Required action
Could you filter the data below down to the lines that hold the word "сетка"?

Information
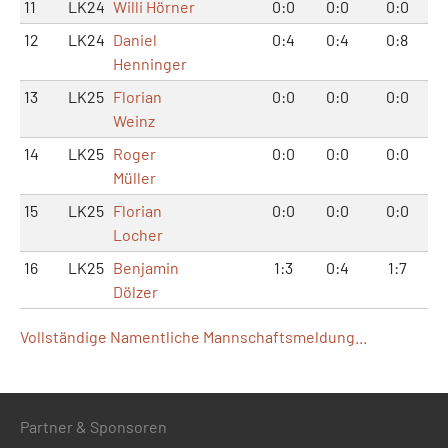
11
LK24
Willi Hörner
0:0
0:0
0:0
12
LK24
Daniel
0:4
0:4
0:8
Henninger
13
LK25
Florian
0:0
0:0
0:0
Weinz
14
LK25
Roger
0:0
0:0
0:0
Müller
15
LK25
Florian
0:0
0:0
0:0
Locher
16
LK25
Benjamin
1:3
0:4
1:7
Dölzer
Vollständige Namentliche Mannschaftsmeldung...
Partner & Sponsoren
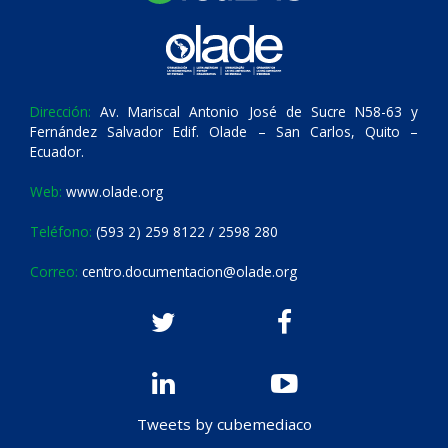
Dirección:
Av. Mariscal Antonio José de Sucre N58-63 y
Fernández Salvador Edif. Olade – San Carlos, Quito –
Ecuador.
Web:
www.olade.org
Teléfono:
(593 2) 259 8122 / 2598 280
Correo:
centro.documentacion@olade.org
Tweets by cubemediaco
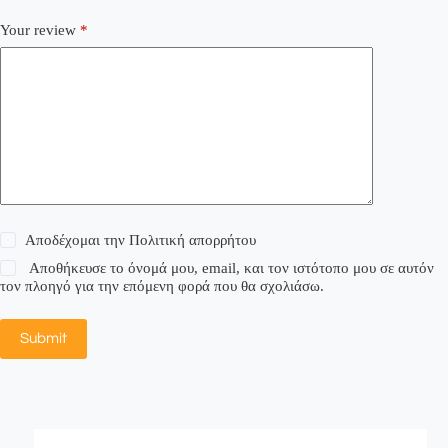
Your review
*
Αποδέχομαι την
Πολιτική απορρήτου
Αποθήκευσε το όνομά μου, email, και τον ιστότοπο μου σε αυτόν
τον πλοηγό για την επόμενη φορά που θα σχολιάσω.
Submit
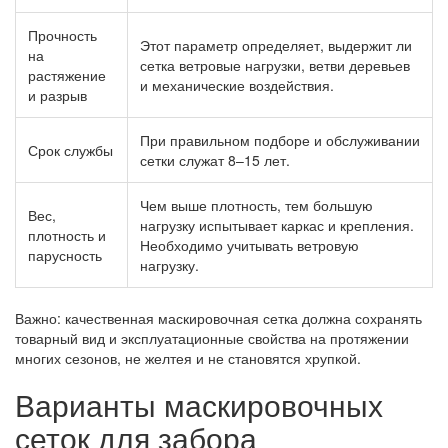
Прочность
Этот параметр определяет, выдержит ли
на
сетка ветровые нагрузки, ветви деревьев
растяжение
и механические воздействия.
и разрыв
При правильном подборе и обслуживании
Срок службы
сетки служат 8–15 лет.
Чем выше плотность, тем большую
Вес,
нагрузку испытывает каркас и крепления.
плотность и
Необходимо учитывать ветровую
парусность
нагрузку.
Важно: качественная маскировочная сетка должна сохранять
товарный вид и эксплуатационные свойства на протяжении
многих сезонов, не желтея и не становятся хрупкой.
Варианты маскировочных
сеток для забора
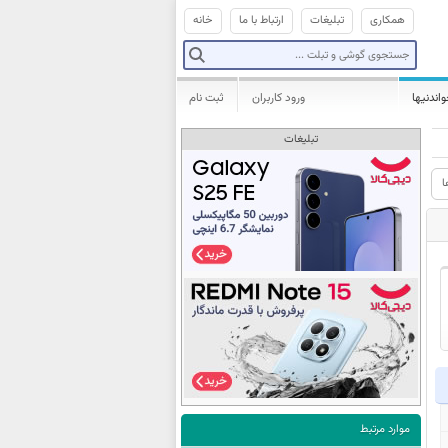
همکاری
تبلیغات
ارتباط با ما
خانه
واندنیها
ورود کاربران
ثبت نام
تبلیغات
ا
موارد مرتبط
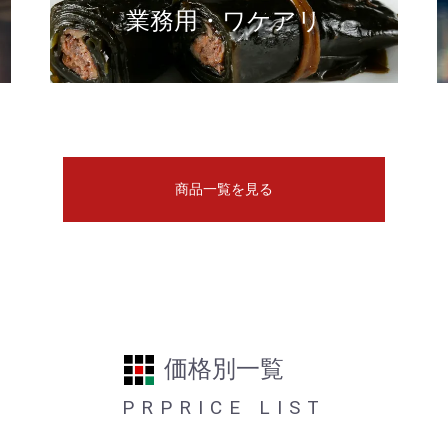
業務用・ワケアリ
商品一覧を見る
価格別一覧
PRPRICE LIST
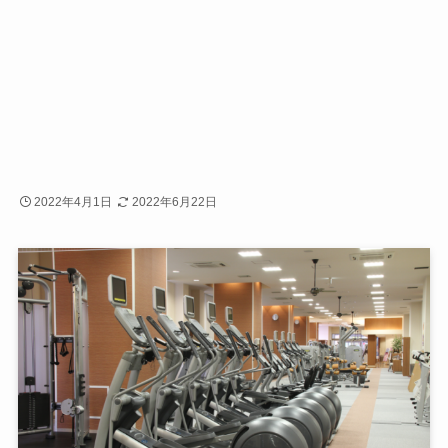
2022年4月1日
2022年6月22日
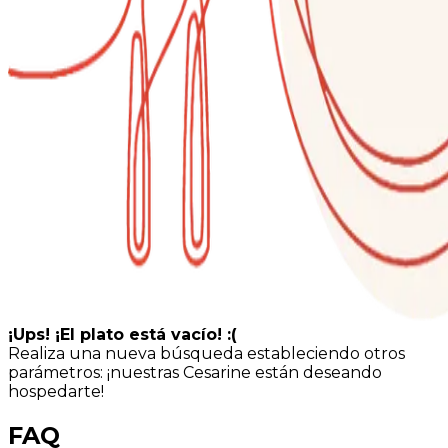
¡Ups! ¡El plato está vacío! :(
Realiza una nueva búsqueda estableciendo otros
parámetros: ¡nuestras Cesarine están deseando
hospedarte!
FAQ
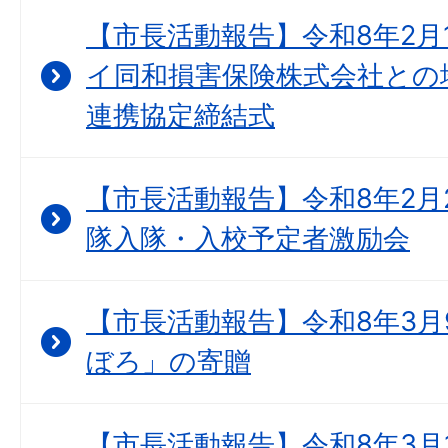
【市長活動報告】令和8年2月
イ同和損害保険株式会社との
連携協定締結式
【市長活動報告】令和8年2月
隊入隊・入校予定者激励会
【市長活動報告】令和8年3月
ぼろ」の寄贈
【市長活動報告】令和8年3月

Output for this task
сетка ветровые нагрузки, ветви деревьев
Важно: качественная маскировочная сетка должна сохранять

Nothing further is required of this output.